#### Material provided

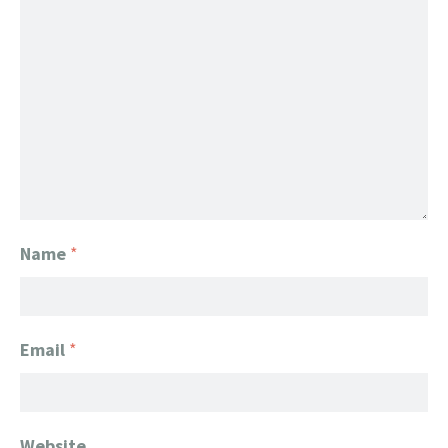
Name
*
Email
*
Website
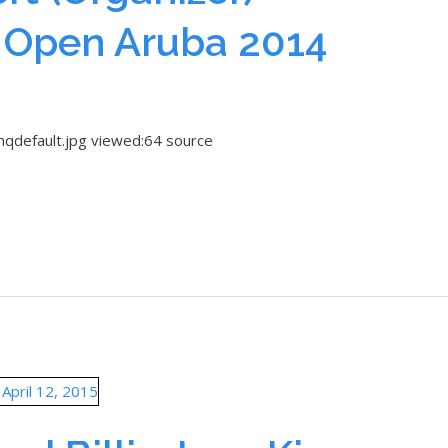
 Open Aruba 2014
hqdefault.jpg viewed:64 source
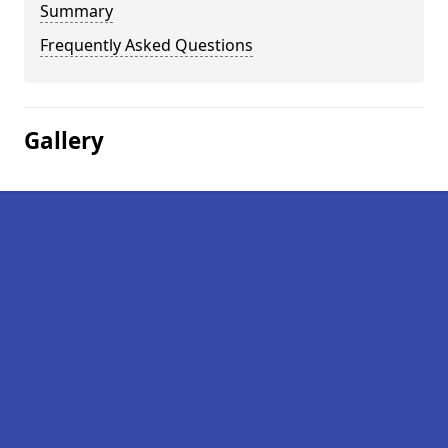
Summary
Frequently Asked Questions
Gallery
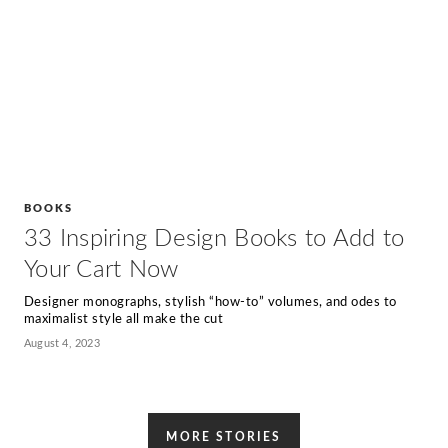
BOOKS
33 Inspiring Design Books to Add to
Your Cart Now
Designer monographs, stylish “how-to” volumes, and odes to
maximalist style all make the cut
August 4, 2023
MORE STORIES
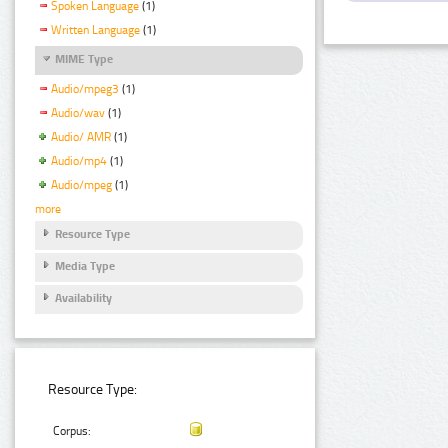
Spoken Language
(1)
Written Language
(1)
MIME Type
Audio/mpeg3
(1)
Audio/wav
(1)
Audio/ AMR
(1)
Audio/mp4
(1)
Audio/mpeg
(1)
more
Resource Type
Media Type
Availability
Resource Type:
Corpus:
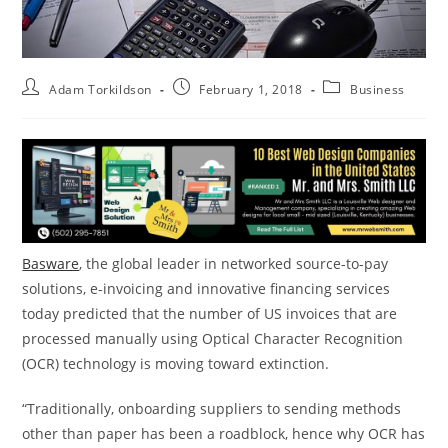
Adam Torkildson
February 1, 2018
Business
Basware
, the global leader in networked source-to-pay
solutions, e-invoicing and innovative financing services
today predicted that the number of US invoices that are
processed manually using Optical Character Recognition
(OCR) technology is moving toward extinction.
“Traditionally, onboarding suppliers to sending methods
other than paper has been a roadblock, hence why OCR has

########

#### What you should do:
Write down every line of the data above that includes the string "Audio".

#### Written solution:
Audio/mpeg3
Audio/wav
Audio/ AMR
Audio/mp4
Audio/mpeg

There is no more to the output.